For example, his Christian beliefs catapulted him into the civil rights movement in America. When he noticed his crusades were often segregated, Graham took steps to combat what he saw as clearly wrong. On one occasion, in 1953, he tore down ropes that organizers had used to segregate the audience, and increasingly spoke against the practice. In 1957, he invited the Rev. Martin Luther King, Jr. to join him in the pulpit during a 16-week revival in New York City. And when King was arrested in Birmingham in 1963, Graham posted bail for him.
As he did back then, Graham is speaking on moral issues of the day—except this time around, the issues are the sanctity of life and the preservation of the true definition of marriage.

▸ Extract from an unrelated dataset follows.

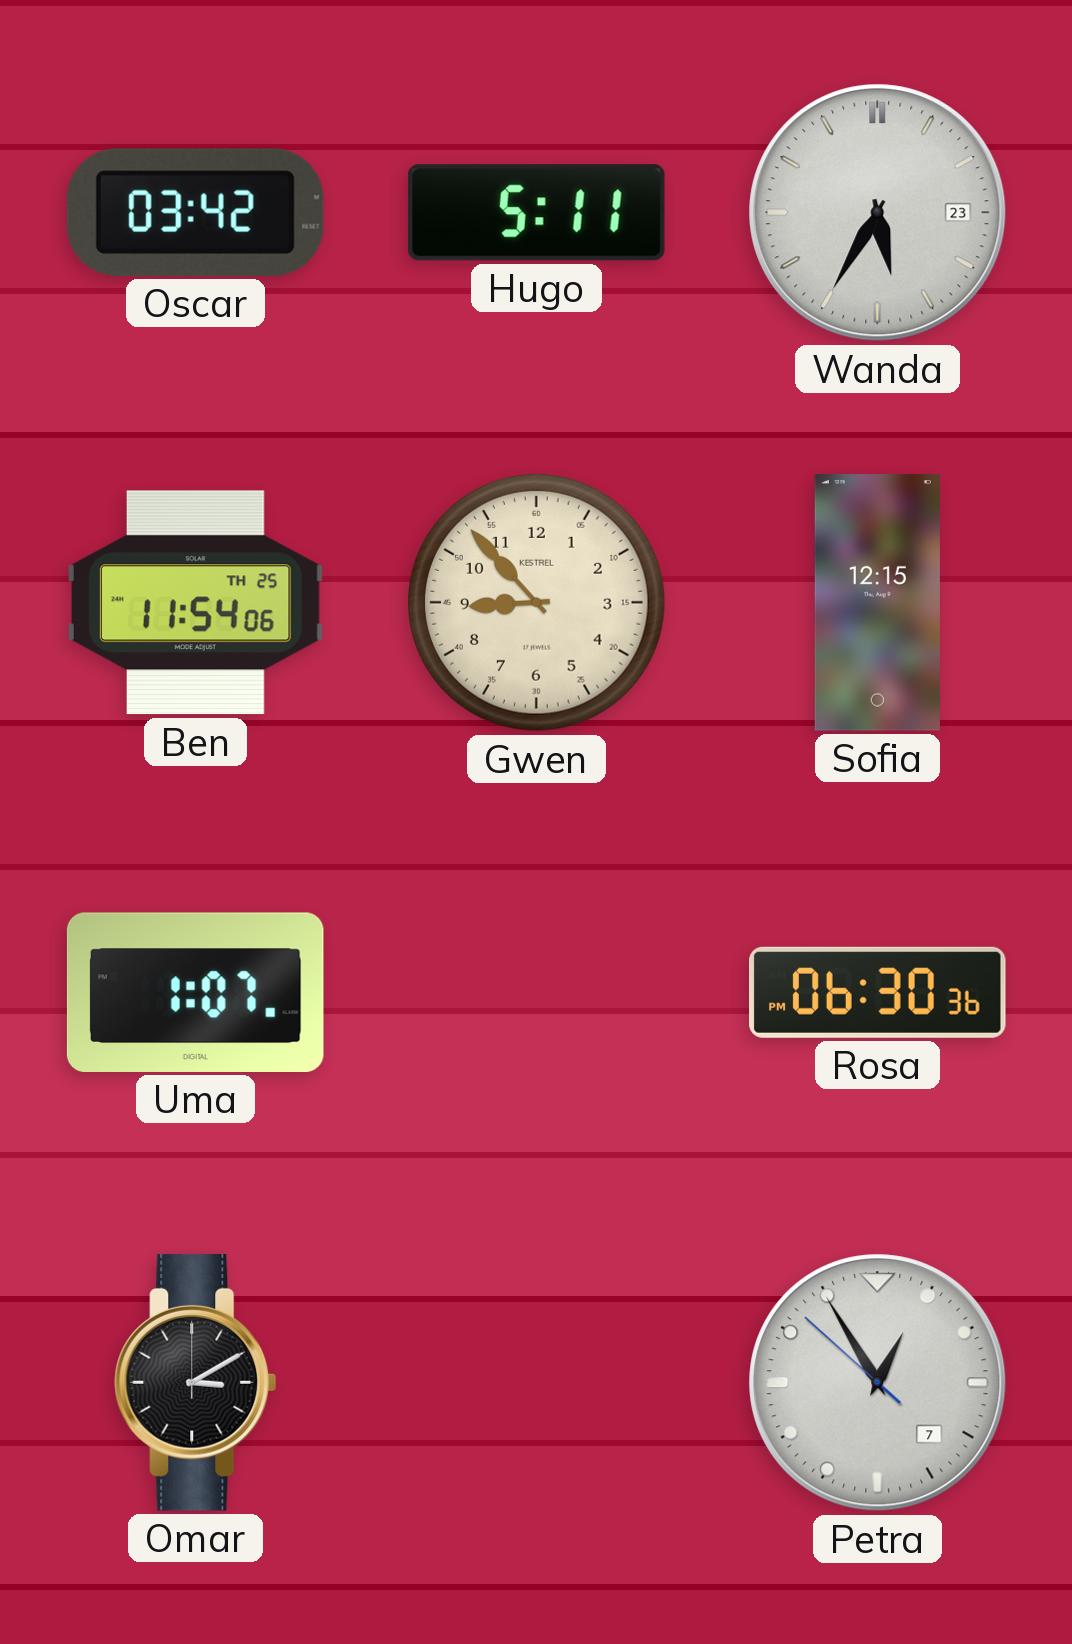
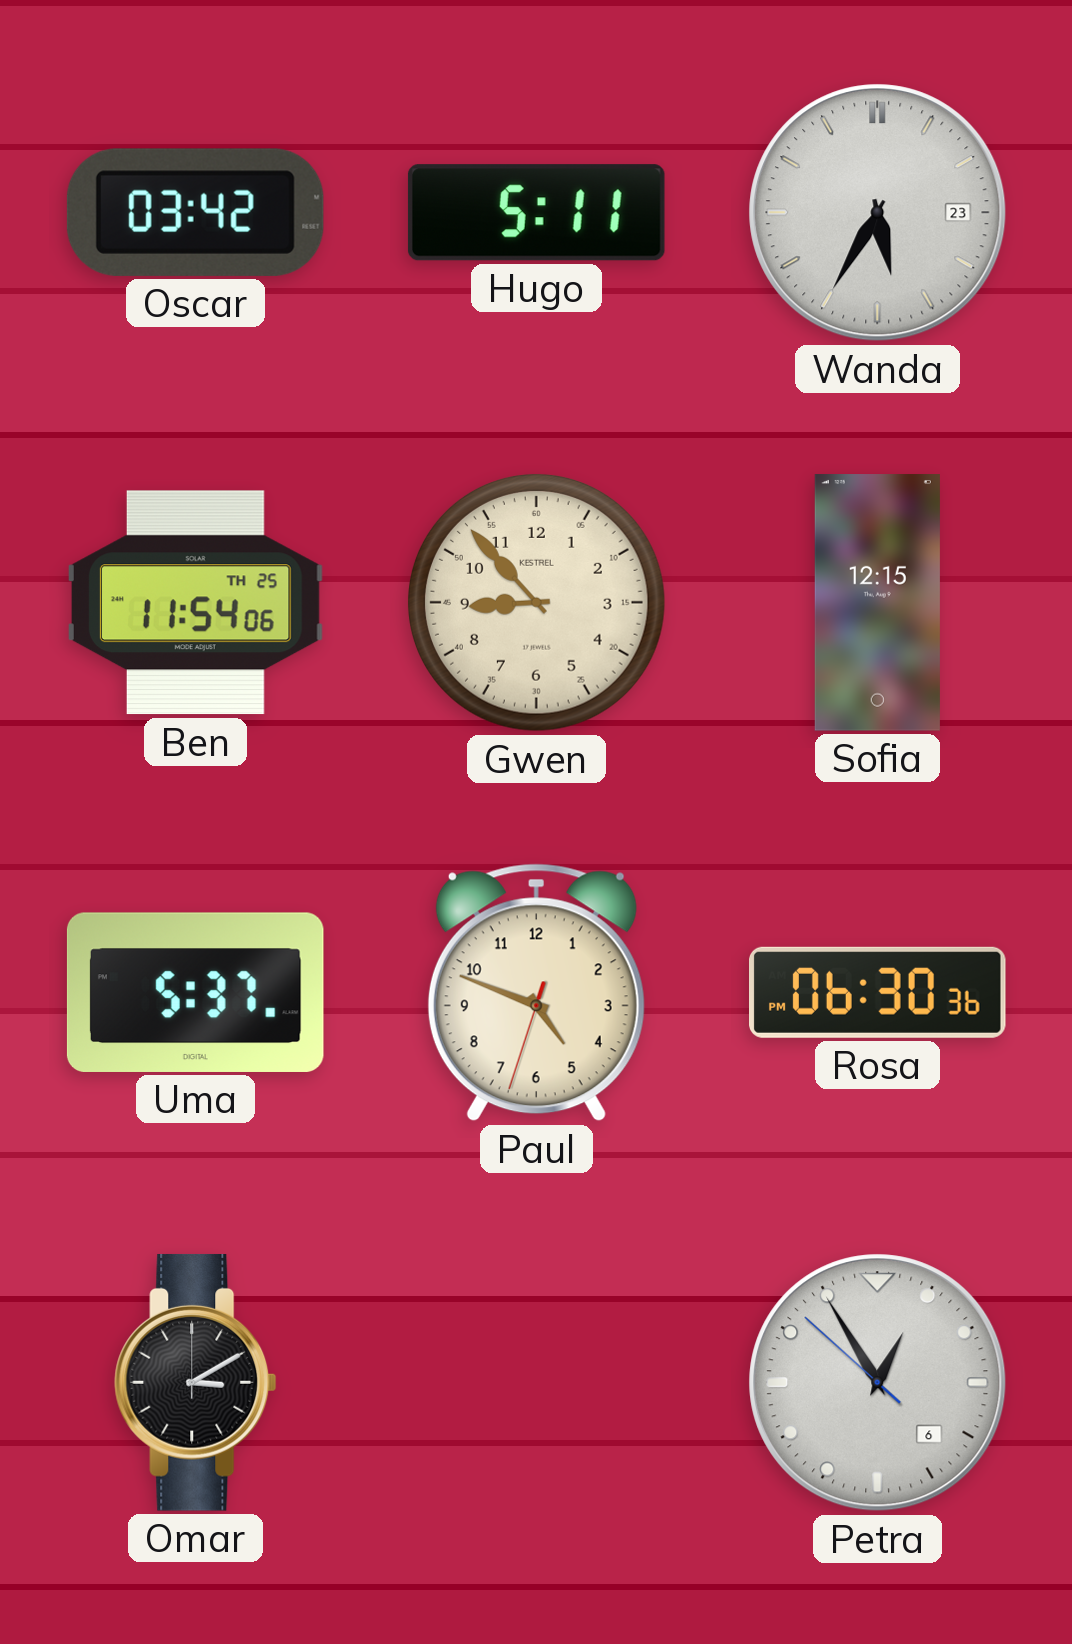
Uma: 1:07 -> 5:37
Paul: none -> 4:48
Petra date: 7 -> 6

He is not poking his finger in anyone’s eye or calling names; that has never been his style. But Graham understands that these are moral issues, about which the Bible speaks clearly, and also sees how radical efforts to redefine marriage harm religious freedom. And he has undoubtedly seen the cases brought against people of faith for not embracing the new and surprisingly intolerant message of “tolerance.”
Traditional religious faith, with its notions that certain behaviors separate us from God (dare we say “sin”?), are now the wrong answer and no longer a view to be tolerated.
Graham’s religious beliefs, shared by many, have not moved. Instead, the radicalized politics of moral issues have become a battering ram against his beliefs.
So take heart; Billy Graham is not getting political. He is speaking with clarity on the profound moral issues at stake in this election, and the voice that has counseled presidents, world leaders, and so many millions, is now happily speaking to our nation again.